Dataset excerpts.
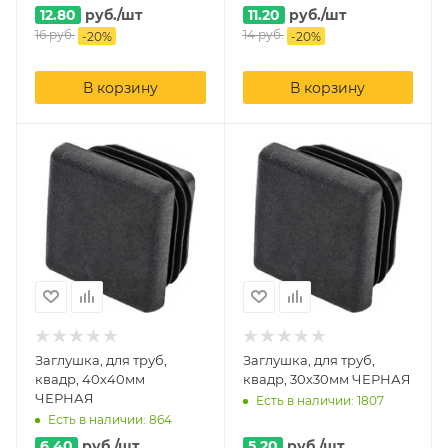
12.80
руб.
/шт
11.20
руб.
/шт
16
руб.
14
руб.
-
20
%
-
20
%
В корзину
В корзину
Заглушка, для труб,
Заглушка, для труб,
квадр, 40х40мм
квадр, 30х30мм ЧЕРНАЯ
ЧЕРНАЯ
Есть в наличии: 1807
Есть в наличии: 864
6.40
руб.
/шт
5.20
руб.
/шт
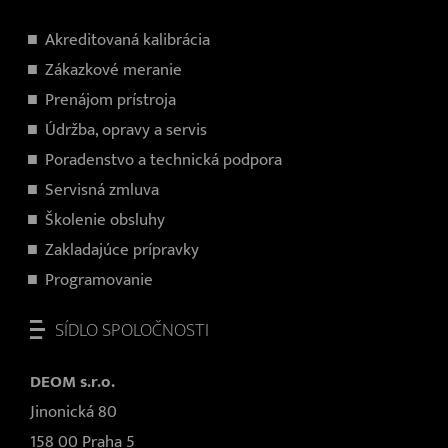
×
Akreditovaná kalibrácia
Zákazkové meranie
Prenájom prístroja
Údržba, opravy a servis
Poradenstvo a technická podpora
Servisná zmluva
Školenie obsluhy
Zakladajúce prípravky
Programovanie
SÍDLO SPOLOČNOSTI
DEOM s.r.o.
Jinonická 80
158 00 Praha 5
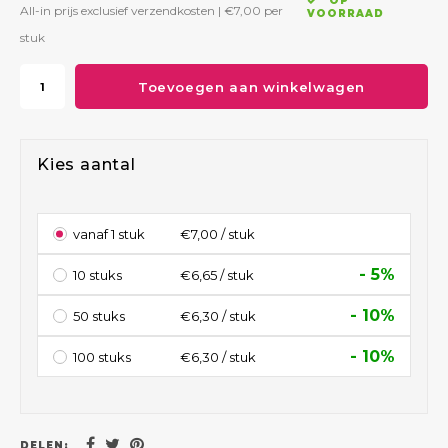
OP
All-in prijs exclusief verzendkosten |
€7,00
per
VOORRAAD
stuk
Toevoegen aan winkelwagen
Kies aantal
vanaf 1 stuk
€7,00 / stuk
- 5%
10 stuks
€6,65 / stuk
- 10%
50 stuks
€6,30 / stuk
- 10%
100 stuks
€6,30 / stuk
DELEN:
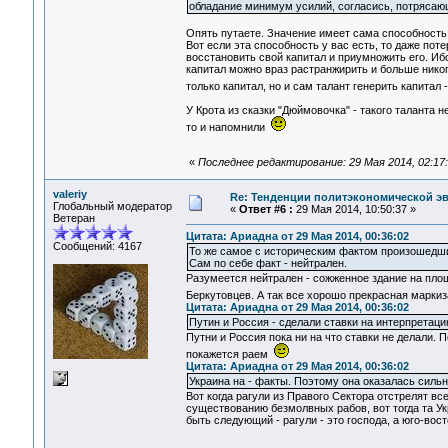
обладание минимум усилий, согласись, потрясающ
Опять путаете. Значение имеет сама способность 
Вот если эта способность у вас есть, то даже пот
восстановить свой капитал и приумножить его. Ибо
капитал можно враз растранжирить и больше никогд
только капитал, но и сам талант генерить капитал 
У Крота из сказки "Дюймовочка" - такого таланта 
то и напомнили
«
Последнее редактирование: 29 Мая 2014, 02:17
valeriy
Re: Тенденции политэкономической э
Глобальный модератор
«
Ответ #6 :
29 Мая 2014, 10:50:37 »
Ветеран
Цитата: Ариадна от 29 Мая 2014, 00:36:02
Сообщений: 4167
То же самое с историческим фактом произошедши
Сам по себе факт - нейтрален.
Разумеется нейтрален - сожженное здание на пло
Беркутовцев. А так все хорошо прекрасная маркиз
Цитата: Ариадна от 29 Мая 2014, 00:36:02
Путин и Россия - сделали ставки на интерпретаци
Путни и Россия пока ни на что ставки не делали. П
покажется раем
Цитата: Ариадна от 29 Мая 2014, 00:36:02
Украина на - факты. Поэтому она оказалась сильн
Вот когда рагули из Правого Сектора отстрелят все
существованию безмолвных рабов, вот тогда та Ук
быть следующий - рагули - это господа, а юго-вост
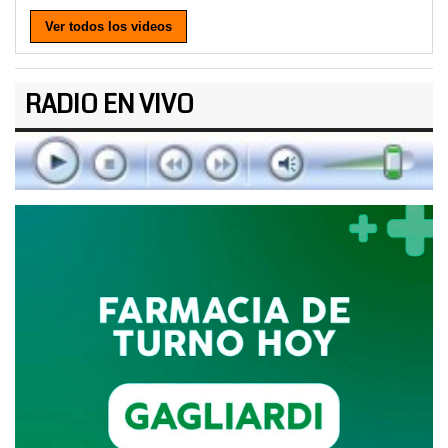
Ver todos los videos
RADIO EN VIVO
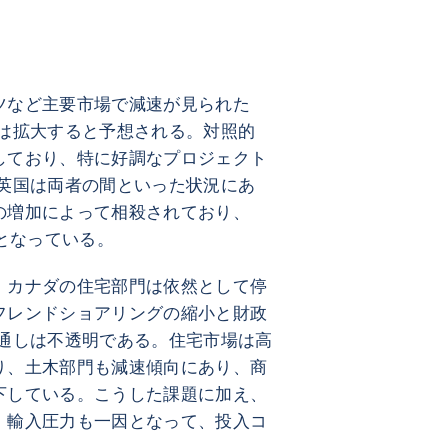
ツなど主要市場で減速が見られた
年には拡大すると予想される。対照的
しており、特に好調なプロジェクト
 英国は両者の間といった状況にあ
の増加によって相殺されており、
のとなっている。
。カナダの住宅部門は依然として停
フレンドショアリングの縮小と財政
見通しは不透明である。住宅市場は高
り、土木部門も減速傾向にあり、商
下している。こうした課題に加え、
、輸入圧力も一因となって、投入コ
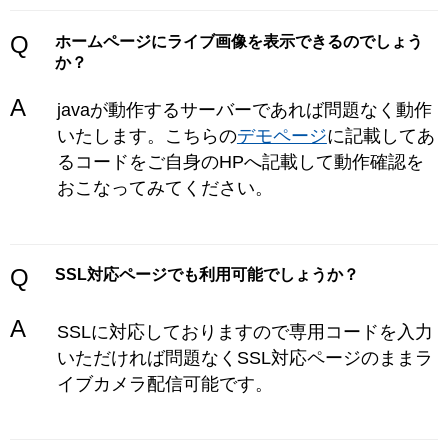
Q
ホームページにライブ画像を表示できるのでしょう
か？
A
javaが動作するサーバーであれば問題なく動作
いたします。こちらの
デモページ
に記載してあ
るコードをご自身のHPへ記載して動作確認を
おこなってみてください。
Q
SSL対応ページでも利用可能でしょうか？
A
SSLに対応しておりますので専用コードを入力
いただければ問題なくSSL対応ページのままラ
イブカメラ配信可能です。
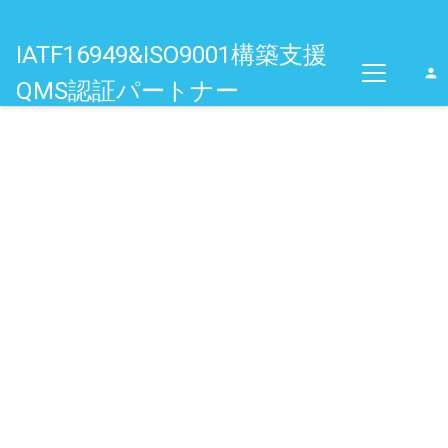
IATF16949&ISO9001構築支援
person
QMS認証パートナー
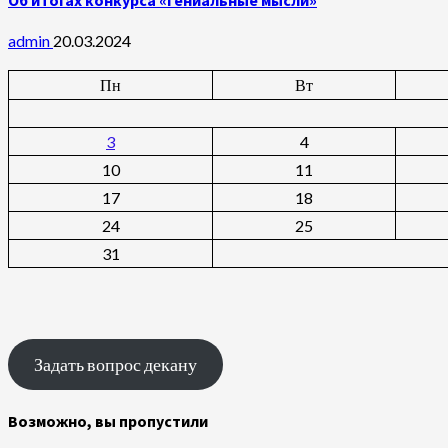
admin
20.03.2024
Пн
Вт
3
4
10
11
17
18
24
25
31
Задать вопрос декану
Возможно, вы пропустили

The task. A faithful copy of the records above, without images, is what to give back.

Task output.
12.80
руб.
/шт
11.20
руб.
/шт
16
руб.
14
руб.
-
20
%
-
20
%
В корзину
В корзину
Заглушка, для труб,
Заглушка, для труб,
квадр, 40х40мм
квадр, 30х30мм ЧЕРНАЯ
ЧЕРНАЯ
Есть в наличии: 1807
Есть в наличии: 864
6.40
руб.
/шт
5.20
руб.
/шт
×
Akreditovaná kalibrácia
Zákazkové meranie
Prenájom prístroja
Údržba, opravy a servis
Poradenstvo a technická podpora
Servisná zmluva
Školenie obsluhy
Zakladajúce prípravky
Programovanie
SÍDLO SPOLOČNOSTI
DEOM s.r.o.
Jinonická 80
158 00 Praha 5
OP
All-in prijs exclusief verzendkosten |
€7,00
per
VOORRAAD
stuk
Toevoegen aan winkelwagen
Kies aantal
vanaf 1 stuk
€7,00 / stuk
- 5%
10 stuks
€6,65 / stuk
- 10%
50 stuks
€6,30 / stuk
- 10%
100 stuks
€6,30 / stuk
DELEN:
обладание минимум усилий, согласись, потрясающ
Опять путаете. Значение имеет сама способность 
Вот если эта способность у вас есть, то даже пот
восстановить свой капитал и приумножить его. Ибо
капитал можно враз растранжирить и больше никогд
только капитал, но и сам талант генерить капитал 
У Крота из сказки "Дюймовочка" - такого таланта 
то и напомнили
«
Последнее редактирование: 29 Мая 2014, 02:17
valeriy
Re: Тенденции политэкономической э
Глобальный модератор
«
Ответ #6 :
29 Мая 2014, 10:50:37 »
Ветеран
Цитата: Ариадна от 29 Мая 2014, 00:36:02
Сообщений: 4167
То же самое с историческим фактом произошедши
Сам по себе факт - нейтрален.
Разумеется нейтрален - сожженное здание на пло
Беркутовцев. А так все хорошо прекрасная маркиз
Цитата: Ариадна от 29 Мая 2014, 00:36:02
Путин и Россия - сделали ставки на интерпретаци
Путни и Россия пока ни на что ставки не делали. П
покажется раем
Цитата: Ариадна от 29 Мая 2014, 00:36:02
Украина на - факты. Поэтому она оказалась сильн
Вот когда рагули из Правого Сектора отстрелят все
существованию безмолвных рабов, вот тогда та Ук
быть следующий - рагули - это господа, а юго-вост
Ver todos los videos
RADIO EN VIVO
ツなど主要市場で減速が見られた
年には拡大すると予想される。対照的
しており、特に好調なプロジェクト
 英国は両者の間といった状況にあ
の増加によって相殺されており、
のとなっている。
。カナダの住宅部門は依然として停
フレンドショアリングの縮小と財政
見通しは不透明である。住宅市場は高
り、土木部門も減速傾向にあり、商
下している。こうした課題に加え、
、輸入圧力も一因となって、投入コ
Q
ホームページにライブ画像を表示できるのでしょう
か？
A
javaが動作するサーバーであれば問題なく動作
いたします。こちらの
デモページ
に記載してあ
るコードをご自身のHPへ記載して動作確認を
おこなってみてください。
Q
SSL対応ページでも利用可能でしょうか？
A
SSLに対応しておりますので専用コードを入力
いただければ問題なくSSL対応ページのままラ
イブカメラ配信可能です。
IATF16949&ISO9001構築支援
person
QMS認証パートナー
admin
20.03.2024
Пн
Вт
3
4
10
11
17
18
24
25
31
Задать вопрос декану
Возможно, вы пропустили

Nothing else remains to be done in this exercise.